Some ETFs play commodities through futures. These have high rolling costs, and they don't track commodity prices well after long periods of time. IAU and GLD are different. They are backed by physical assets. In other words, iShares -- the company that manages IAU -- and State Street Global Advisors -- the company that manages SPDR GLD -- buy physical gold and store them in vaults. SPDR GLD's assets are stored in London in a HSBC vault, and IAU stores the assets in different cities.

The expense you pay keeps these vaults operating. Each company publishes the serial numbers on the gold bars they own as proof that the gold really exists. Since the ETFs are backed by physical metal, their price pattern trade is almost identical to gold's spot price.
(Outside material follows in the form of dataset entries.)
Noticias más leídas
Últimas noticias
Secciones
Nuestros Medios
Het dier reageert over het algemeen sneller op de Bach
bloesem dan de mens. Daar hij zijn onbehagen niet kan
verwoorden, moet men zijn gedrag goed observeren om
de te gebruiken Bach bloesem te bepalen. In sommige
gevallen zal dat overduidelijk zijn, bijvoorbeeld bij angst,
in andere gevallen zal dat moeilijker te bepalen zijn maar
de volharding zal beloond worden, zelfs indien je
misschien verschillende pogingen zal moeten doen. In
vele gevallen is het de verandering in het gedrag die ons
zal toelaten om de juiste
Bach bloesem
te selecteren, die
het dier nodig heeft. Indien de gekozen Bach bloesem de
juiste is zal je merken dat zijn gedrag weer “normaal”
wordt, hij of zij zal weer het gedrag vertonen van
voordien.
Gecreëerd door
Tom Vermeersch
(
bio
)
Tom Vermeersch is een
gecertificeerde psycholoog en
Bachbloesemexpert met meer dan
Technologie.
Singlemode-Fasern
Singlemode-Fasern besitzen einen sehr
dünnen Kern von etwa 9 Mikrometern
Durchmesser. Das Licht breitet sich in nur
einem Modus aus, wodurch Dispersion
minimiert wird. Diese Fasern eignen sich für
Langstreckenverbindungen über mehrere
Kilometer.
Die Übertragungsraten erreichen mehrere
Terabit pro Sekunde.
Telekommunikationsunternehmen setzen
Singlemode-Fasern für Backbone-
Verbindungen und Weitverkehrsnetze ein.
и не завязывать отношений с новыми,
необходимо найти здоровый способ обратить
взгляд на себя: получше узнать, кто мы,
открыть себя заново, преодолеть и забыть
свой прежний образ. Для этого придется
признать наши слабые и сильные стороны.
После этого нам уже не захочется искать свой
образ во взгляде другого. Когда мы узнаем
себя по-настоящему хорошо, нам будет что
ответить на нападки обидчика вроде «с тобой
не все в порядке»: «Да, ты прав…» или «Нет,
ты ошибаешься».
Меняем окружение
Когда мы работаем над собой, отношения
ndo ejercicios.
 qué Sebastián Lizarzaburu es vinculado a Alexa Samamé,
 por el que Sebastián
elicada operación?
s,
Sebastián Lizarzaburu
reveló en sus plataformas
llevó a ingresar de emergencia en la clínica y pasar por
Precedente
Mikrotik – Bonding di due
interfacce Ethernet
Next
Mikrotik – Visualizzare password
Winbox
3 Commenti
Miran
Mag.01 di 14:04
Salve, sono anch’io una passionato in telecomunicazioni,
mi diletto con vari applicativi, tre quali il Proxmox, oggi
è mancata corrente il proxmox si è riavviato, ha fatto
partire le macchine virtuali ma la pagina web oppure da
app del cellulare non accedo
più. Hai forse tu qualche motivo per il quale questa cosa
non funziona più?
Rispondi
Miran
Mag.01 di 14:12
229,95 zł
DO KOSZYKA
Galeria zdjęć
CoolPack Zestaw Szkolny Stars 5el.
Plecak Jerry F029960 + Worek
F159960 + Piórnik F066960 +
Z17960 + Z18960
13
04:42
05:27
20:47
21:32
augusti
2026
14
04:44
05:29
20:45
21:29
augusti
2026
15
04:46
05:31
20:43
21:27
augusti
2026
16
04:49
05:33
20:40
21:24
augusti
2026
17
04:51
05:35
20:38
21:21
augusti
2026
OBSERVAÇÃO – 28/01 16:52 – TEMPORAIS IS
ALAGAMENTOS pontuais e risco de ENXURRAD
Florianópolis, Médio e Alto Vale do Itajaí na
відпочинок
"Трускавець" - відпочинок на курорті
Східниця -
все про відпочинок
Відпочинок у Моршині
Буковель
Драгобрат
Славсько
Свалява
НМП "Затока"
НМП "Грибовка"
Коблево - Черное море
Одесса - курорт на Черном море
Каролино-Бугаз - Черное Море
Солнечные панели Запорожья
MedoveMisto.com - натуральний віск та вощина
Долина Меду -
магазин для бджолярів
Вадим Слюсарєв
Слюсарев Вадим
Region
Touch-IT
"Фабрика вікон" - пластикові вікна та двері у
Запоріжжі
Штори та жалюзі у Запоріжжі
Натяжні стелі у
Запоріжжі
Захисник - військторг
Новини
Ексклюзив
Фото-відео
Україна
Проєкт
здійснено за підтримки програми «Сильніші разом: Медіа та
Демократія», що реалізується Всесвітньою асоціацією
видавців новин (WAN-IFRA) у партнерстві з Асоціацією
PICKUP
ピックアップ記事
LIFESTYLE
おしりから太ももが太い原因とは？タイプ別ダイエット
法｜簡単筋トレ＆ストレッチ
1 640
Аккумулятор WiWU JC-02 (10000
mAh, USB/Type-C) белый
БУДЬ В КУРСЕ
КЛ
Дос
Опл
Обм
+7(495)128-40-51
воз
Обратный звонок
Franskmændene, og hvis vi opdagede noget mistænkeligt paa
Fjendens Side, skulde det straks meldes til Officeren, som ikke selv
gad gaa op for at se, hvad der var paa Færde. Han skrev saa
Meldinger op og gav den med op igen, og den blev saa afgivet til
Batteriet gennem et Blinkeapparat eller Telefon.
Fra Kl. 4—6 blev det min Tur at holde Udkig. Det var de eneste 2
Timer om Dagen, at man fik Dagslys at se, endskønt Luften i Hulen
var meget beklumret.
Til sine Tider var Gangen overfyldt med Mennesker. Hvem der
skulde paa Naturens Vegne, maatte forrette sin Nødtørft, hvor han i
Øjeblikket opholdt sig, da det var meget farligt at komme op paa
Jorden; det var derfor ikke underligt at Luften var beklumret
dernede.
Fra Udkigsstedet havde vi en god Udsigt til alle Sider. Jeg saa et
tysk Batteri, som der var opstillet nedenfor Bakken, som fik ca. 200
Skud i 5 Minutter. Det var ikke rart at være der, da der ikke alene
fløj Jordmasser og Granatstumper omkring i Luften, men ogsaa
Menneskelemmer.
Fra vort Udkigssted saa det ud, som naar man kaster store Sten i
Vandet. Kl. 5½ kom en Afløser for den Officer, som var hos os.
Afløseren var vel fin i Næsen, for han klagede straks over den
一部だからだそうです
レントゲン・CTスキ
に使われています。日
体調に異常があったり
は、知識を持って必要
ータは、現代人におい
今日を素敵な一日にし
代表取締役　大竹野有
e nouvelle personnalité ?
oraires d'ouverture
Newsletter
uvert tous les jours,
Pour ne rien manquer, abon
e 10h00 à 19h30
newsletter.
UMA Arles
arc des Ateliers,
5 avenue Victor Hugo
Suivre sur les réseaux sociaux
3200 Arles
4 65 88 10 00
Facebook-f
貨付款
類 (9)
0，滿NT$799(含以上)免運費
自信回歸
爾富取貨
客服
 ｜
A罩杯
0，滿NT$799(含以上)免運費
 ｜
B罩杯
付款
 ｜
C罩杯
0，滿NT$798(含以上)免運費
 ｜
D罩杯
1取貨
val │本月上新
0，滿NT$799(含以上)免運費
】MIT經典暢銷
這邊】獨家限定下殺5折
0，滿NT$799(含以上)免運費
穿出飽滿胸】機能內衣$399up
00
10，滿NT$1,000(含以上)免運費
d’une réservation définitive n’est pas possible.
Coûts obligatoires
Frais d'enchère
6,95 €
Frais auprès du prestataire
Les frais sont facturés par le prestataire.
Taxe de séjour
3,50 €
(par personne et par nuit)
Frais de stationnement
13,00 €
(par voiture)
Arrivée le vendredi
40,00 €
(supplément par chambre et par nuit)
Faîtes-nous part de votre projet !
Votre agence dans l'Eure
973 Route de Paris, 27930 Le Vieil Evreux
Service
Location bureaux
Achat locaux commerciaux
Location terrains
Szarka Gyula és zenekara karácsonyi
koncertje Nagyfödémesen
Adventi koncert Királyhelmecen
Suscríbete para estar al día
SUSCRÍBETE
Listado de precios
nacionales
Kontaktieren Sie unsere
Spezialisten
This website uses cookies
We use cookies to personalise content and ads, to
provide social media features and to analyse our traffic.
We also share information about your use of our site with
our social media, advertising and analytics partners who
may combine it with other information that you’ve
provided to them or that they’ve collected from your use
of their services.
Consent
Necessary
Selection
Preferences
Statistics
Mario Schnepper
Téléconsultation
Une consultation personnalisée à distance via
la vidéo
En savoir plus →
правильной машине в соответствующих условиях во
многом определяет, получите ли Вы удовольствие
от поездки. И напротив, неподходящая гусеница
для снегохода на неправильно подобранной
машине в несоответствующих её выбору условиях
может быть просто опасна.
Owning these ETFs is just as good as owning the real physical metal, but they can be liquidated much easier.

ETF Vs. Physical Metal?

Gold has definitely been a hot topic in the past few years as many investors have been become increasingly interested in the precious metal. There are three ways to have gold in your portfolio: gold futures, the physical metal and ETF. Physical metal is good, but it's highly illiquid and there is the potential risk of being exposed to fakes. The easiest way to have gold in your portfolio is through a gold ETF. There has been speculation and rumors about how these gold holdings don't really exist, or how the gold has been loaned out, but because IAU and GLD are both operated by respectable and too-big-to-fail institutions and backed by physical assets, counterparty risk should not be a major concern.

Disclosure: I have no positions in any stocks mentioned, and no plans to initiate any positions within the next 72 hours. I wrote this article myself, and it expresses my own opinions. I am not receiving compensation for it (other than from Seeking Alpha). I have no business relationship with any company whose stock is mentioned in this article.